_Task description_
Using the data that follows, output only the lines from the line with "euro. Al momento" up to and including the line with "Катехизаторский отдел", exactly, leaving pictures aside.

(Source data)
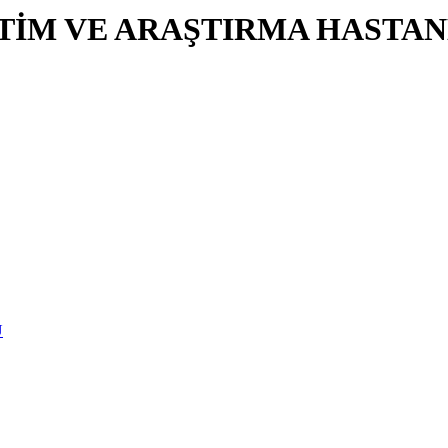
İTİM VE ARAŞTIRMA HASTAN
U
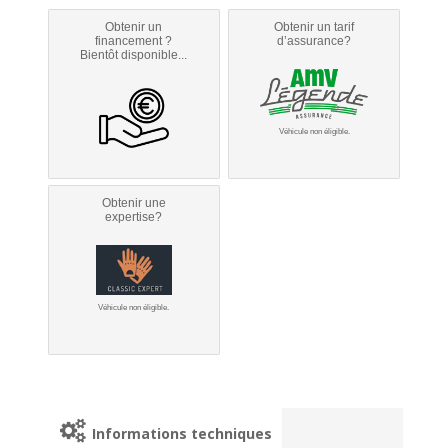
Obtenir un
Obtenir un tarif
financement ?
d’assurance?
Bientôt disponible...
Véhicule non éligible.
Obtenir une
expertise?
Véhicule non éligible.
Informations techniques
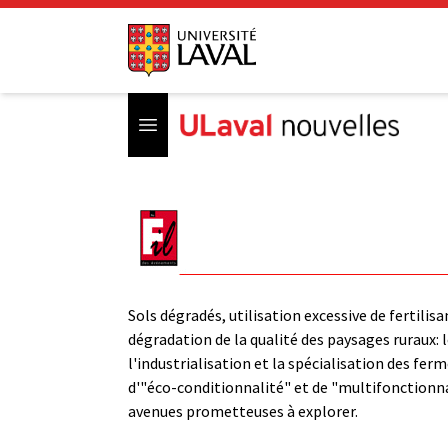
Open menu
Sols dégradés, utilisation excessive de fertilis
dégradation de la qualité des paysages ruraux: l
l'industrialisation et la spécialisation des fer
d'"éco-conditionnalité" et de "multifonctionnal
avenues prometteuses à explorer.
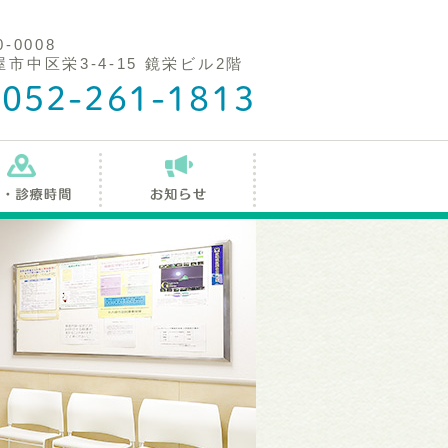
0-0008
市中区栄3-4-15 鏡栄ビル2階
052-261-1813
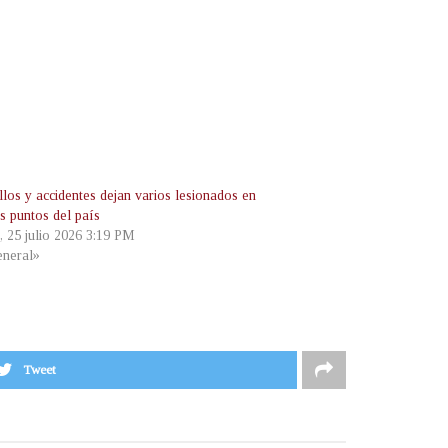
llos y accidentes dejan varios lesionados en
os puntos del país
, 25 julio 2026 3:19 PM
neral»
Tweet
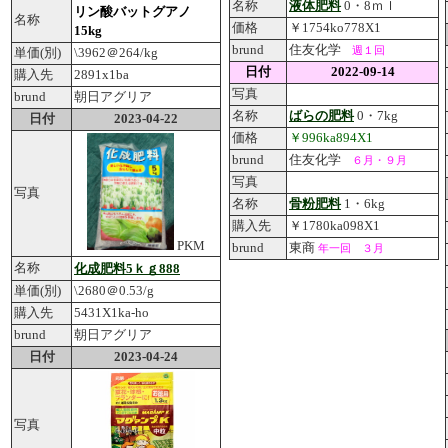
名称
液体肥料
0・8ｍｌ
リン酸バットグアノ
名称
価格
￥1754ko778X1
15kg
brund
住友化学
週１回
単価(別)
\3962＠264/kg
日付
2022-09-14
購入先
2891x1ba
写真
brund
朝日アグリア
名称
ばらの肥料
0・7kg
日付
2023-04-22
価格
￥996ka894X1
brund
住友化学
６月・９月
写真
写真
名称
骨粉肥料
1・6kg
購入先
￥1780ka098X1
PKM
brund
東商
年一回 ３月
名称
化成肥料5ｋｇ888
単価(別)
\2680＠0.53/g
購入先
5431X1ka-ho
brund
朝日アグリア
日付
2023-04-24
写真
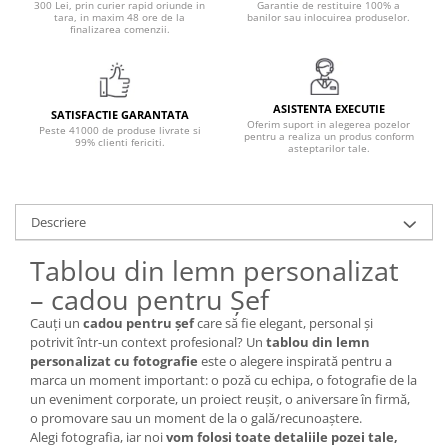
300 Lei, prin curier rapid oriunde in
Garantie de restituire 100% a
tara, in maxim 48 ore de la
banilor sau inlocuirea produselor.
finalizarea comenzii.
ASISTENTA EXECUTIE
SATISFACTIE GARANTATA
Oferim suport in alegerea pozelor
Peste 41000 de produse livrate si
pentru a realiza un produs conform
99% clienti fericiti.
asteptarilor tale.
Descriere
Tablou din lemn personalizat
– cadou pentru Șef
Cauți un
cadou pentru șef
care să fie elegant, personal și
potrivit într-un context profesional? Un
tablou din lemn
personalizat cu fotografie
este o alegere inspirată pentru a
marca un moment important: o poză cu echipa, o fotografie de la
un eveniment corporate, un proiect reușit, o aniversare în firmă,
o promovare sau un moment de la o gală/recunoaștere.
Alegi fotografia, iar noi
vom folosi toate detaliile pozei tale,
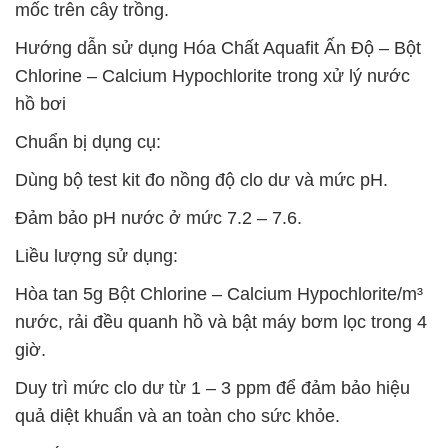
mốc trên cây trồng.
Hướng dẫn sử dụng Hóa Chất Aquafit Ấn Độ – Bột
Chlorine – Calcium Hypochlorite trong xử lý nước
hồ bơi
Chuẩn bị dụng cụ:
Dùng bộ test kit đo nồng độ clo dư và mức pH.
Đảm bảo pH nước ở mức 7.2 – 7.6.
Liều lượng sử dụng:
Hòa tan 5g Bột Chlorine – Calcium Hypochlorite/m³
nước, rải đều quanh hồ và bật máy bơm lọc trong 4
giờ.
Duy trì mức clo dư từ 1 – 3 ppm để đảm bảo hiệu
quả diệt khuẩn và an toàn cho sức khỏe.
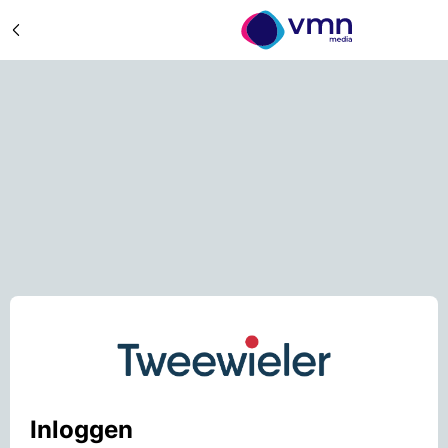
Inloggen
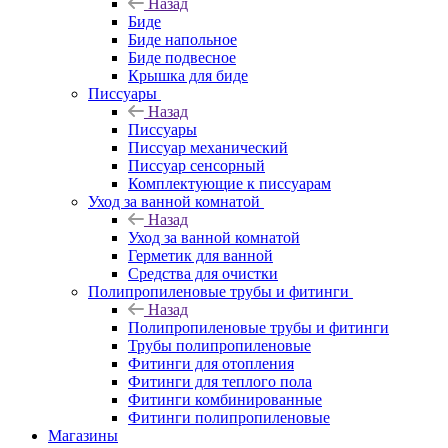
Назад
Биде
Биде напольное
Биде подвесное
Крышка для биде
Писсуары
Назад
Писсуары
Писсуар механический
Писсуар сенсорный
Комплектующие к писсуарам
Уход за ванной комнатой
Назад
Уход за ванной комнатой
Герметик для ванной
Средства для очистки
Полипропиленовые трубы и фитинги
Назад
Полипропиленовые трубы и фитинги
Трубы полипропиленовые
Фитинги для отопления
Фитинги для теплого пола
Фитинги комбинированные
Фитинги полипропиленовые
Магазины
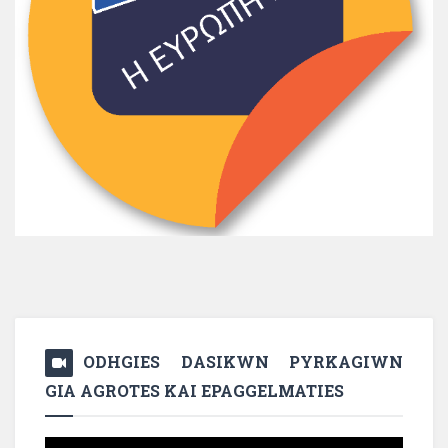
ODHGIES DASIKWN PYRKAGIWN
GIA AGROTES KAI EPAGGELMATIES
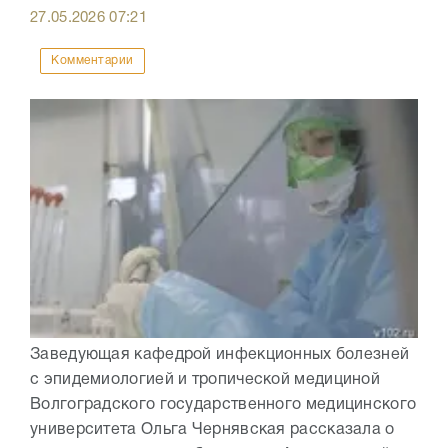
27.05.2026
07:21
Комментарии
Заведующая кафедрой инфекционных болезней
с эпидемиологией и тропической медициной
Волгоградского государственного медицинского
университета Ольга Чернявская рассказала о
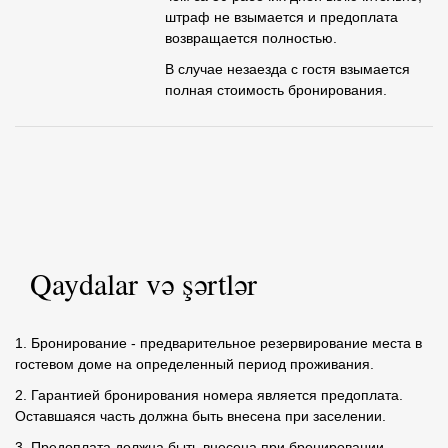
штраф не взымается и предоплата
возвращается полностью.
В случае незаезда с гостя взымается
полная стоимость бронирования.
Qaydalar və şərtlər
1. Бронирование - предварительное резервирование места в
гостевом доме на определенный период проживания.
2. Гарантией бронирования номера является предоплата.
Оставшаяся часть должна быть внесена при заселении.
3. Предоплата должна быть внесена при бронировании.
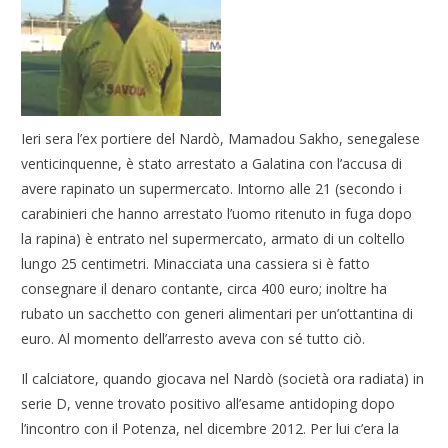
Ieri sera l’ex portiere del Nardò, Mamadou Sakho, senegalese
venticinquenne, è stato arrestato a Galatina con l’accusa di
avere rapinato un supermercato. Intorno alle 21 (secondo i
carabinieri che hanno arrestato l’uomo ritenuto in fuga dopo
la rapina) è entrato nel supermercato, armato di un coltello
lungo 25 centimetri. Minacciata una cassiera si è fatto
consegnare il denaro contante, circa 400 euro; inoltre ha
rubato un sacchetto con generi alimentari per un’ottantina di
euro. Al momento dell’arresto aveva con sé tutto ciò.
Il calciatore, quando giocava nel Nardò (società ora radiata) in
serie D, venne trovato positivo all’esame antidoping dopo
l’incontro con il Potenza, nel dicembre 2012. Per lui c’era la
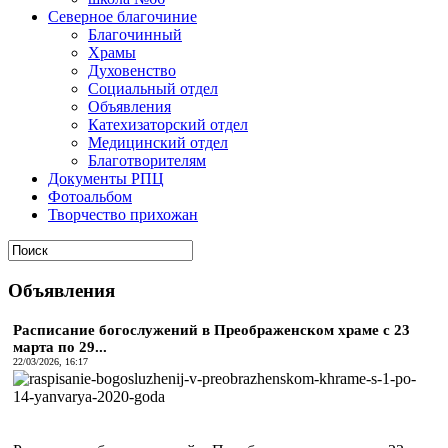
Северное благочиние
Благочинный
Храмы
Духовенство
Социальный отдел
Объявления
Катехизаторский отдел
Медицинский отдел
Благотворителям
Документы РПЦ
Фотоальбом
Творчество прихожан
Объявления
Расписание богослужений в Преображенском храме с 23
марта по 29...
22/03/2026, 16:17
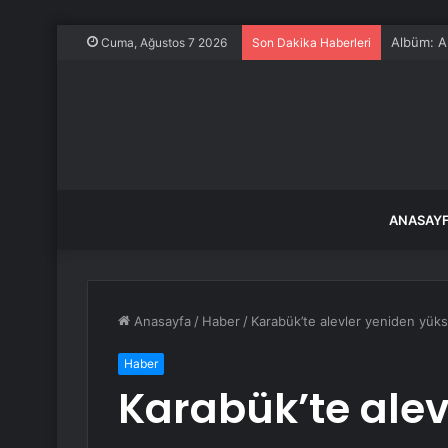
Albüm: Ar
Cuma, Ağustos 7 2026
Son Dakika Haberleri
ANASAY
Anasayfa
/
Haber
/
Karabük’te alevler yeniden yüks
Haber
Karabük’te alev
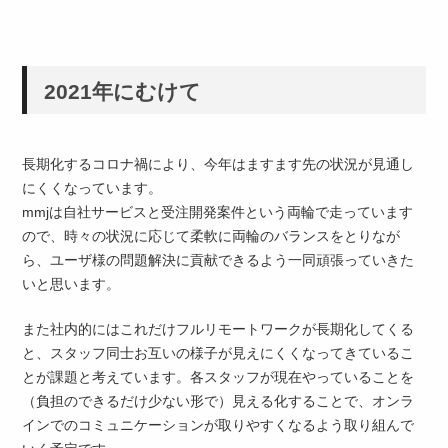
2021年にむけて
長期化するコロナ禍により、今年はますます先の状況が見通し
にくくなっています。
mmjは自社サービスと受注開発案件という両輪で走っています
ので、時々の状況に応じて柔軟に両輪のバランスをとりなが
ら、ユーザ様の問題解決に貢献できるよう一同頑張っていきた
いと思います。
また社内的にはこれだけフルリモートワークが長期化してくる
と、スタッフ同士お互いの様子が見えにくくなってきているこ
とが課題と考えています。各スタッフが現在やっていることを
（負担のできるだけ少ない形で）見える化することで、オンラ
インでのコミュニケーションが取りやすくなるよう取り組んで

_Output_
euro. Al momento dell’arresto aveva con sé tutto ciò.
Il calciatore, quando giocava nel Nardò (società ora radiata) in
serie D, venne trovato positivo all’esame antidoping dopo
l’incontro con il Potenza, nel dicembre 2012. Per lui c’era la
Северное благочиние
Благочинный
Храмы
Духовенство
Социальный отдел
Объявления
Катехизаторский отдел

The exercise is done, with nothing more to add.